◆ Problem to solve
Go through the material below, find each line with the word "that", and copy those lines.
========
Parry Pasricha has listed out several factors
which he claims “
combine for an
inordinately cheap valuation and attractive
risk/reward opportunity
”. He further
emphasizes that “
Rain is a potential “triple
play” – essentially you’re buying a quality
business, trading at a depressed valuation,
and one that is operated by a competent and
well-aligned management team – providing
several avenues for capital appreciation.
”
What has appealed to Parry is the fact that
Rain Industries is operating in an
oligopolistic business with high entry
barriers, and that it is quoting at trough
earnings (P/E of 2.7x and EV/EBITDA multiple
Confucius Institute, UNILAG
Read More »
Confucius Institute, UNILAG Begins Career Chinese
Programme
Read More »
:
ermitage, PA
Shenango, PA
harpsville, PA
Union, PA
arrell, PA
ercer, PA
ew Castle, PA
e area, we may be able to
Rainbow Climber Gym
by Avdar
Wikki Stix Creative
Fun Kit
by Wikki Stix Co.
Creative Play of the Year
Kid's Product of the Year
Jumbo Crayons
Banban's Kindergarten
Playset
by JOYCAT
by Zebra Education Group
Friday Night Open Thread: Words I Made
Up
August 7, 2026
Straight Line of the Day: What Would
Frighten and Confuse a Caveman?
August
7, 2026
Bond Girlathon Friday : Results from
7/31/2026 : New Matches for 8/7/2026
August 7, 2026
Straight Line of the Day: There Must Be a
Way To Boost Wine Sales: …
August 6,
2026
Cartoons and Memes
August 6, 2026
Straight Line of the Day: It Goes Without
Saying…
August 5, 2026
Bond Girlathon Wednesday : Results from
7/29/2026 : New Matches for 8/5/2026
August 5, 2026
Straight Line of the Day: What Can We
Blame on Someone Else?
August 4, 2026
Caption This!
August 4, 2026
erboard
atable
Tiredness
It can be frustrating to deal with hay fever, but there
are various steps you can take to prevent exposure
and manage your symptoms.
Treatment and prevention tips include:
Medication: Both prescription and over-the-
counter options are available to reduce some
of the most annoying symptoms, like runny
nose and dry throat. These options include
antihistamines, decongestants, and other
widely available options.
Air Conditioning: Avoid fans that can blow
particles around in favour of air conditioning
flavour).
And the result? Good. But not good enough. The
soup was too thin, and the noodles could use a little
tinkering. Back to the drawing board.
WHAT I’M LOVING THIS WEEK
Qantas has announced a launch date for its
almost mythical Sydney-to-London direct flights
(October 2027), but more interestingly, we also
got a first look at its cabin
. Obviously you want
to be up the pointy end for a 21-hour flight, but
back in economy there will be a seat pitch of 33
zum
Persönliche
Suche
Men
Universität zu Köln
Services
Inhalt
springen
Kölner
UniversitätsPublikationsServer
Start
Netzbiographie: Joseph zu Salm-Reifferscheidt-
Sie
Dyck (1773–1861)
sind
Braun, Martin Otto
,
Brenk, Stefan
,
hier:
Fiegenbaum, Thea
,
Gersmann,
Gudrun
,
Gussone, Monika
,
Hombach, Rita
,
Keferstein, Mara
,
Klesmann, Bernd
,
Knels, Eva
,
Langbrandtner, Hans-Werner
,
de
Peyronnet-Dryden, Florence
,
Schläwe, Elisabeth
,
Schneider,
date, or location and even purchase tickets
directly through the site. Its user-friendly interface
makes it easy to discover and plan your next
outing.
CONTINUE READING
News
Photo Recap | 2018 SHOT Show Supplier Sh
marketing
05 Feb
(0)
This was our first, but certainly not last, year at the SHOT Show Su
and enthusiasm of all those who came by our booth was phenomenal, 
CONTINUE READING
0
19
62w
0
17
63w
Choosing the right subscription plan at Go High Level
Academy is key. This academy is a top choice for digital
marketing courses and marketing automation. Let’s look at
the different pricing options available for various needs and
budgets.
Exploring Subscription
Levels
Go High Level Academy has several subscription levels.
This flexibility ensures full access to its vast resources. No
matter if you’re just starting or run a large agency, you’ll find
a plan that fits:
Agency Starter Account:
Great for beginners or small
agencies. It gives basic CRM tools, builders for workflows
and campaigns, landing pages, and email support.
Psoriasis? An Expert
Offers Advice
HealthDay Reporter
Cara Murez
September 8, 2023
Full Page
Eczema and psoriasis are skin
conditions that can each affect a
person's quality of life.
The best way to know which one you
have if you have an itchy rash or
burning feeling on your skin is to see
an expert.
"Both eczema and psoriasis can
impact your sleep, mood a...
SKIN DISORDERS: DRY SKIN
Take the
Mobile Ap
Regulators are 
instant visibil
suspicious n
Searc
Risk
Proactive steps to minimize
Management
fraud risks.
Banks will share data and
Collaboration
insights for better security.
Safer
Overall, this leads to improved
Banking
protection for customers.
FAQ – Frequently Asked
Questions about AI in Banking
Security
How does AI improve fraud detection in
========
◆ Written answer
emphasizes that “
and one that is operated by a competent and
What has appealed to Parry is the fact that
barriers, and that it is quoting at trough
Air Conditioning: Avoid fans that can blow
a plan that fits:
conditions that can each affect a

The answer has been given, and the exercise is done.